David Beckham should use the Agnelli defence: a man can be unfaithful and a very good husband, just as one can be completely faithful but an awful consort. Better yet, he should follow the Taki principle: never take your pants off in the company of scrubbers. Only ladies need apply. I haven't followed the greatest story since The Greatest Story., but one thing is for sure, Becks was never alone in Madrid, but he sure must have been lonely to hang out with the likes of Loos. After all, a faithful footballer is a rare thing, but a discreet footballer's crumpet still more so.

Here's the great Milton on Becks and Posh; 'It is not strange though many who have spent their youth chastely, are in some things not so quick-sighted, while they haste too eagerly to light the nuptial torch; nor is it, therefore, that for a modest error a man should forfeit so great a happiness, and no charitable means to release him ... ' Hear. hear! Becks and Posh married in haste, and — according to the sainted one in Courchevel — she has developed acne, but surely a few pimples should not be the cause of their forfeiting so great a happiness for tabloid publicity. Here's the blind poet yet again: 'Since they who have lived most loosely, by reason of their bold accustoming, prove most successful in their matches ... ' Most Don Juans I've known have enjoyed long and happy marriages by reason of their bold accustoming beforehand. (This Milton dude might have been unable to see, but he sure got around.) Our David and Victoria married too young and were probably very inexperienced. I hope they stick with it, only to prove me right. A screw with a scrubber means less than zero, especially in a sweaty place like Madrid full of sweaty senoritas.

And speaking of perspiration, everyone I meet wants to know whether Athens will be ready for the Olympics come 13 August. The answer is yes. Just! Everything is behind schedule, but so what? We Greeks always do things at the last minute. It makes for more excitement. And who gives a flying fig about a swimming-pool roof? Barcelona never used one, and everything went off perfectly. Athens is not London. As the song almost says, it never rains in southern Athens. There never should have been a roof in the first place. It was commissioned so that the crooked socialists who have just been kicked out of office could get some kickbacks. My friend Gianna Angelopoulos, the lady who is running the whole show, is like General Patton. She has never lost. Lawyer, mother, MP, married to a very rich man, she was responsible for the victorious bid, only to be ignored once Athens won the right to stage the Games. This is very Greek. Once the s— hit the fan, she was brought back and asked to sort things out.
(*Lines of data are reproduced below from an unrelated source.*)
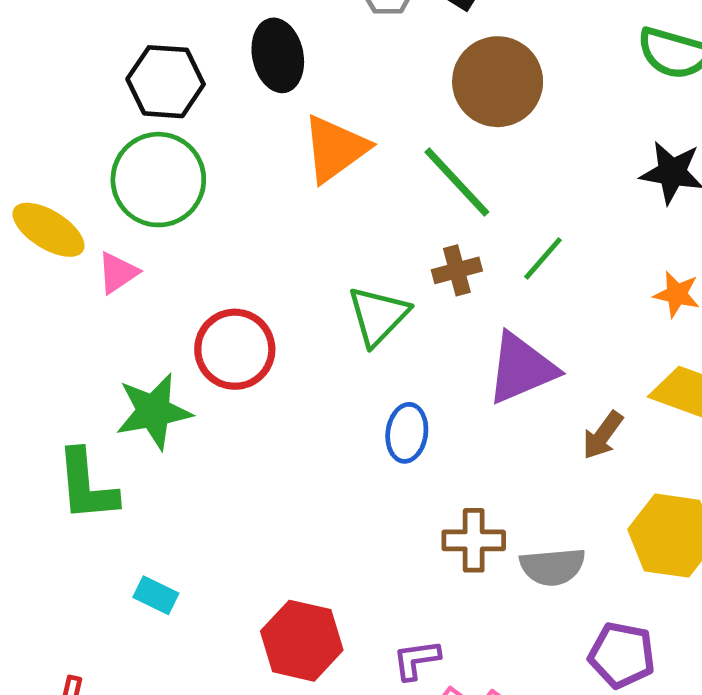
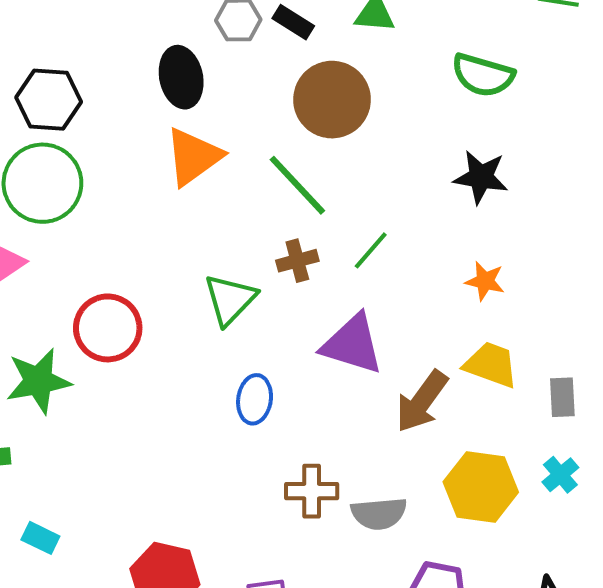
black ellipse: (278, 55) -> (181, 77), moved
purple triangle: (521, 368) -> (352, 344), turned 40
brown arrow: (603, 435) -> (422, 401), size x1.5

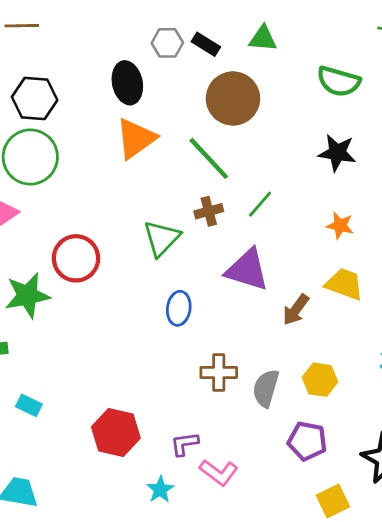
brown arrow: (422, 401) -> (296, 310), size x0.7
yellow hexagon: (481, 487) -> (320, 380), moved, size x0.7
gray semicircle: (379, 513) -> (266, 388), turned 111

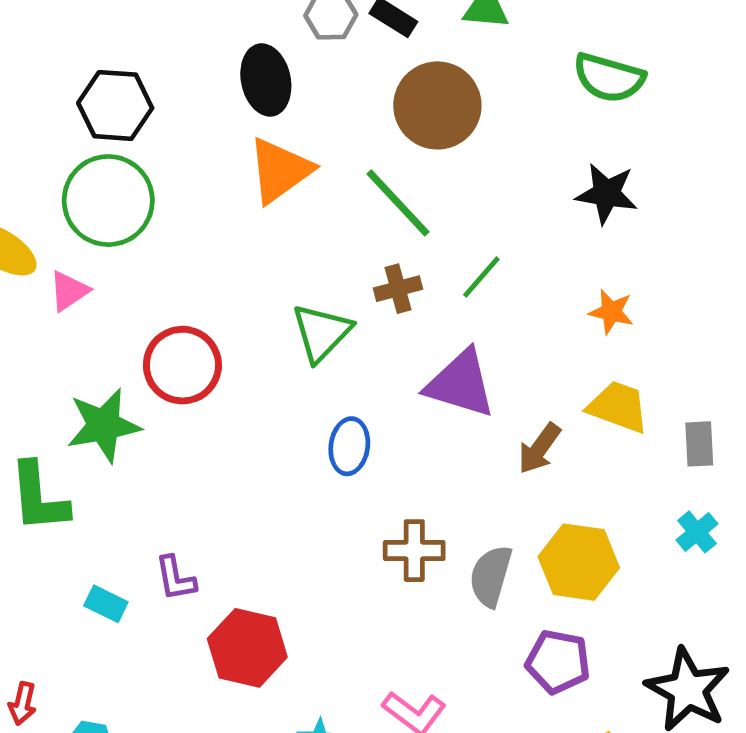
yellow hexagon: (320, 380) -> (579, 562), size x1.4
purple L-shape: (184, 444) -> (175, 578), moved, turned -92

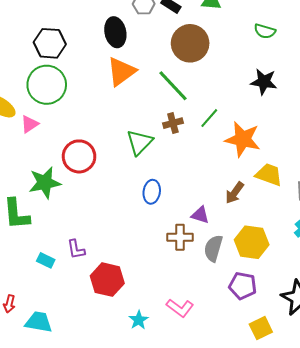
green semicircle: (609, 78) -> (265, 31), size x0.7
orange star: (611, 312) -> (243, 139), moved, size x1.8
purple triangle: (461, 384) -> (200, 215), moved, size x0.6

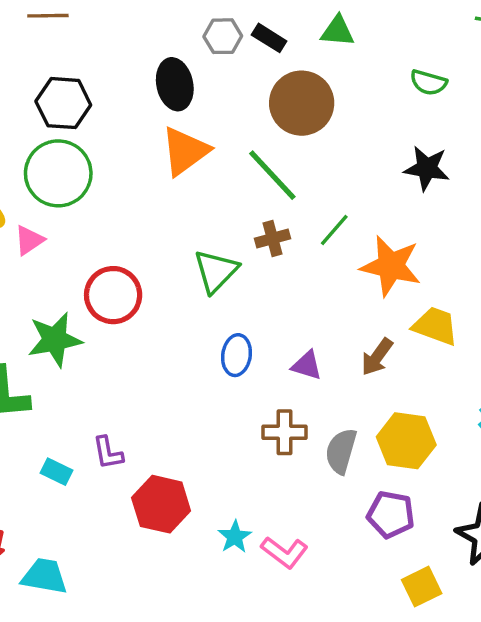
purple triangle: (200, 215) -> (307, 365), moved
cyan star: (139, 320) -> (235, 537), moved

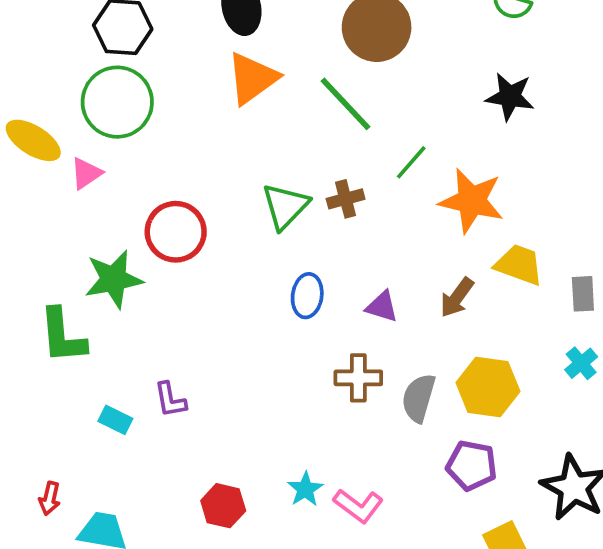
brown cross: (272, 239) -> (346, 199), moved
red hexagon: (161, 504) -> (223, 506), moved, size x0.7

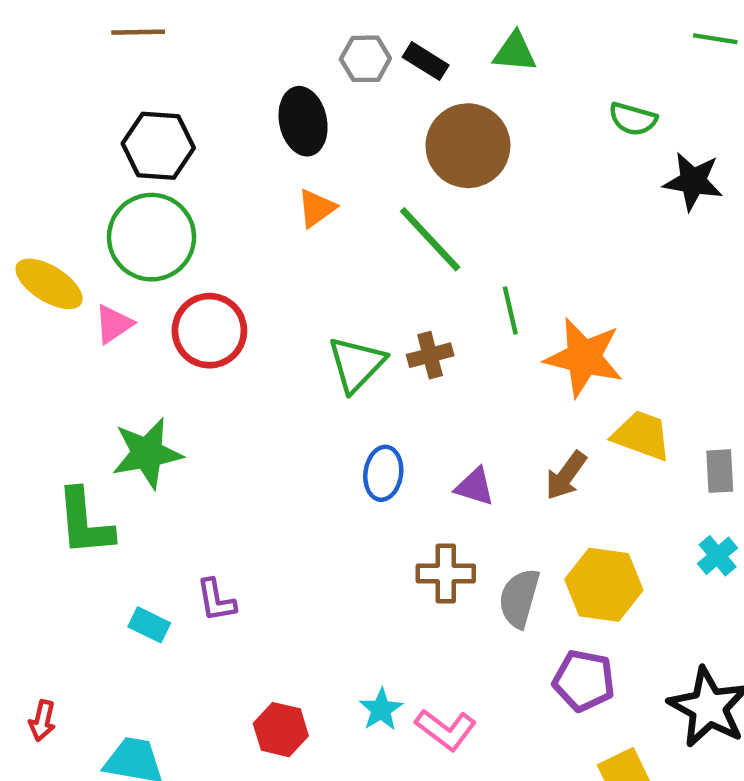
orange triangle: (252, 78) -> (316, 208), size x0.6
black star: (510, 97) -> (693, 181), moved
green line: (411, 162) -> (510, 311), turned -54
red circle: (176, 232) -> (209, 331), moved
red arrow: (50, 498) -> (42, 721), moved

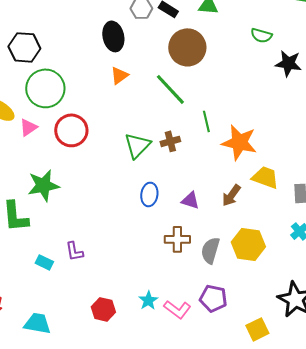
black hexagon: (158, 146) -> (24, 47), moved
purple pentagon: (584, 681) -> (213, 298), moved

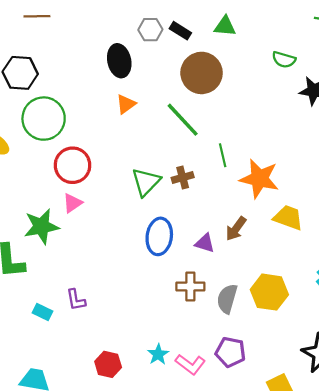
pink triangle: (28, 127) -> (73, 203), moved
blue ellipse: (149, 194) -> (159, 236), size x1.4
brown arrow: (231, 195) -> (236, 229), moved

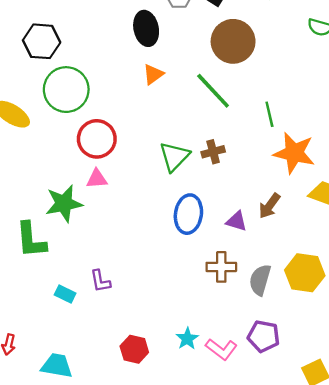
green line: (223, 155) -> (269, 114), moved
pink triangle: (73, 203) -> (97, 179), turned 30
Mind you, the Greeks are taking this much too seriously. 'We will lose face in front of the whole world,' says one minister. I am of the opposite mind. If things are a disaster, it could be the best thing that ever happened to the Olympics. We started them, and then we destroyed them. This is the way it should be. The Games are much too big, much too money-minded, much too television-led. Too many minor sports take up too much space and moolah. Who gives a flying fig about synchronised swimming, or beach volleyball? Then there's the Marathon race. It is the most famous race of all. As every child that didn't attend American or British local schools knows, it was in 490 BC that a hoplite was dispatched by Miltiades to Athens with the news that we Athenians had kicked the shit out of the Persian invaders. (No, it was not Pheidippides; he was a general who had been dispatched to Sparta for help.) The hoplite announced the victory, 'Enikikamen', and dropped dead of exhaustion.

This is the site of the first Marathon run during the first modern Olympics in 1896. It was won by Spiro Louis, a Greek shepherd. Now they tell us that the road needs widening. I don't agree. When Louis won, it was a rough dirt road. Now it's covered with asphalt with some potholes every few yards. So what? When the conscientious hoplite ran the course, he was at times chased by wild animals, now all of them have gone the way of good manners and rich people who allow others to talk.
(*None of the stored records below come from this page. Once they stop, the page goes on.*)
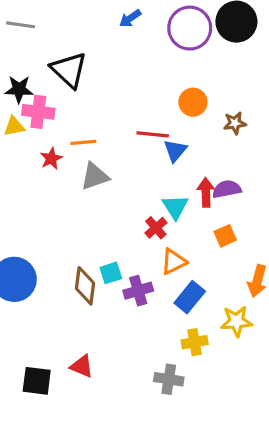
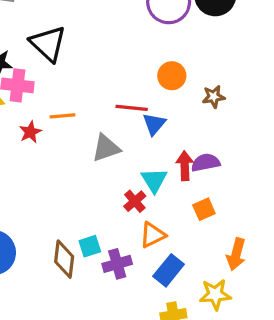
gray triangle: (95, 176) -> (106, 148), moved

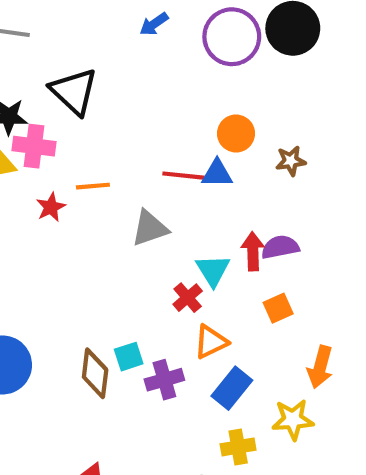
blue triangle: (154, 124) -> (217, 173), moved, turned 50

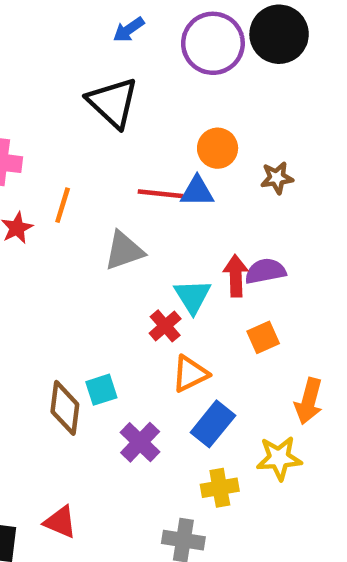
black triangle: (74, 91) -> (113, 103), moved
orange line: (93, 186) -> (63, 205), turned -68
purple cross: (164, 380) -> (140, 442), moved, turned -30

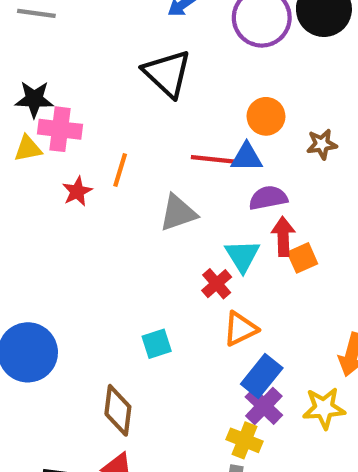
purple semicircle: (265, 271) -> (268, 198), moved
orange square: (263, 337) -> (302, 258), moved
brown diamond: (65, 408) -> (118, 410), moved
purple cross: (140, 442) -> (264, 406), moved
yellow cross: (220, 488) -> (245, 440), moved, turned 32

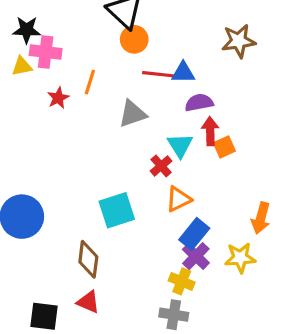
orange circle: (266, 116) -> (134, 39), moved
brown star: (322, 144) -> (239, 41), moved, size x1.5
cyan square: (157, 344) -> (117, 210), size x1.6

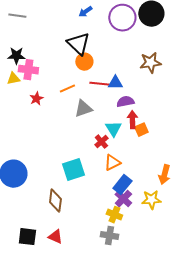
orange line: (90, 82) -> (67, 89), moved, turned 49
red triangle: (88, 302) -> (55, 237), moved

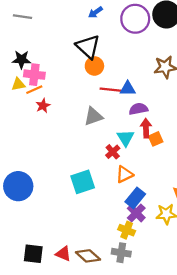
orange line: (67, 89) -> (34, 90), moved
brown diamond: (55, 201) -> (88, 256), moved, turned -55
The greatest Olympics were the Berlin ones in 1936, the Los Angeles of 1932, the Helsinki games of 1952, and the Roman ones of 1960. After Rome, politics and boycotts spoiled everything, until the disaster which was the Atlanta Coca-Cola games of 1996. (NBC moved the cameras from the final jump of a Greek female athlete going for gold in order to show three African American runners playing with their children and drinking Coke in the stands.) No, I'm not worried. Athens will be a big success, even if the Games are a total disaster.